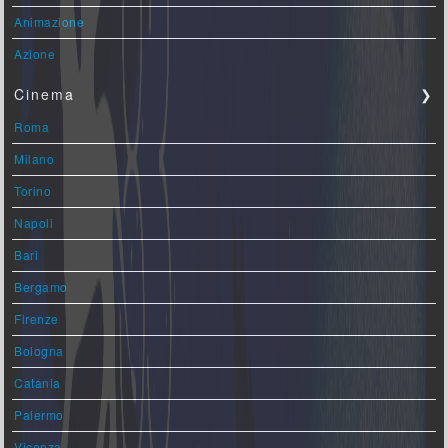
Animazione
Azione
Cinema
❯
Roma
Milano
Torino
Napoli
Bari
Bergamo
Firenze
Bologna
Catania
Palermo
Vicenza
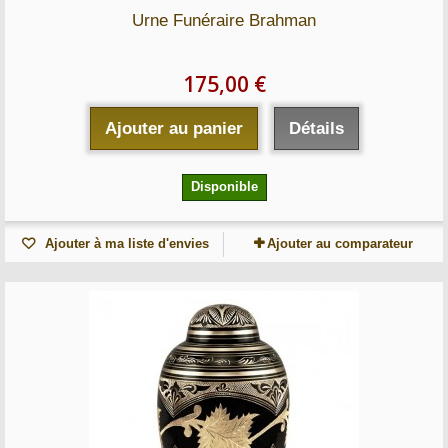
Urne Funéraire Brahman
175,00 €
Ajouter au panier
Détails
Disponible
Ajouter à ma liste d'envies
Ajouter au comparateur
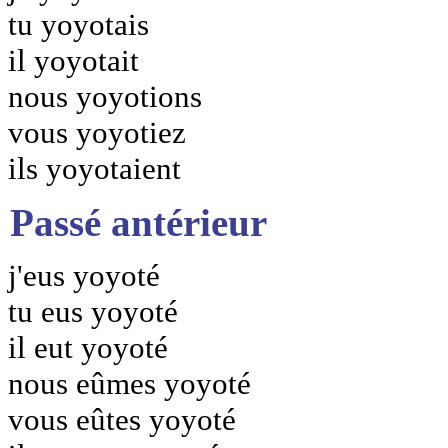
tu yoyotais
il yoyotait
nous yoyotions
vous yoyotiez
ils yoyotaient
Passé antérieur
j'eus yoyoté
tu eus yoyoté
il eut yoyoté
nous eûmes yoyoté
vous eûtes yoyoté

______

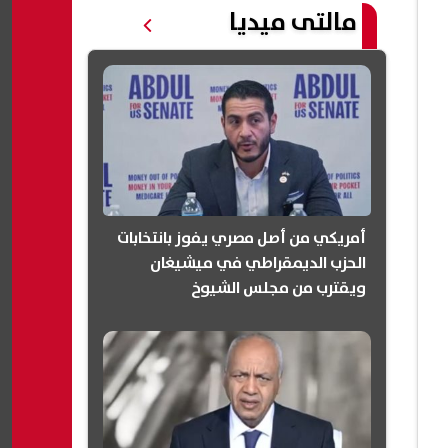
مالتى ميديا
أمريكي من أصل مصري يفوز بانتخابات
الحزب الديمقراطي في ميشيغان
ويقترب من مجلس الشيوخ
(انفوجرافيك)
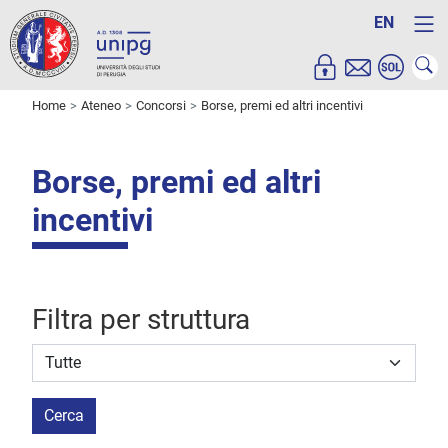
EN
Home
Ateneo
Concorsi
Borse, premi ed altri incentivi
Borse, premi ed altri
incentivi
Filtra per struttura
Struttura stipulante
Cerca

______

• [TASK]: Pull out all lines from the listing that contain the string "Borse".

• [THE COMPLETED TASK]:
Borse, premi ed altri incentivi
Borse, premi ed altri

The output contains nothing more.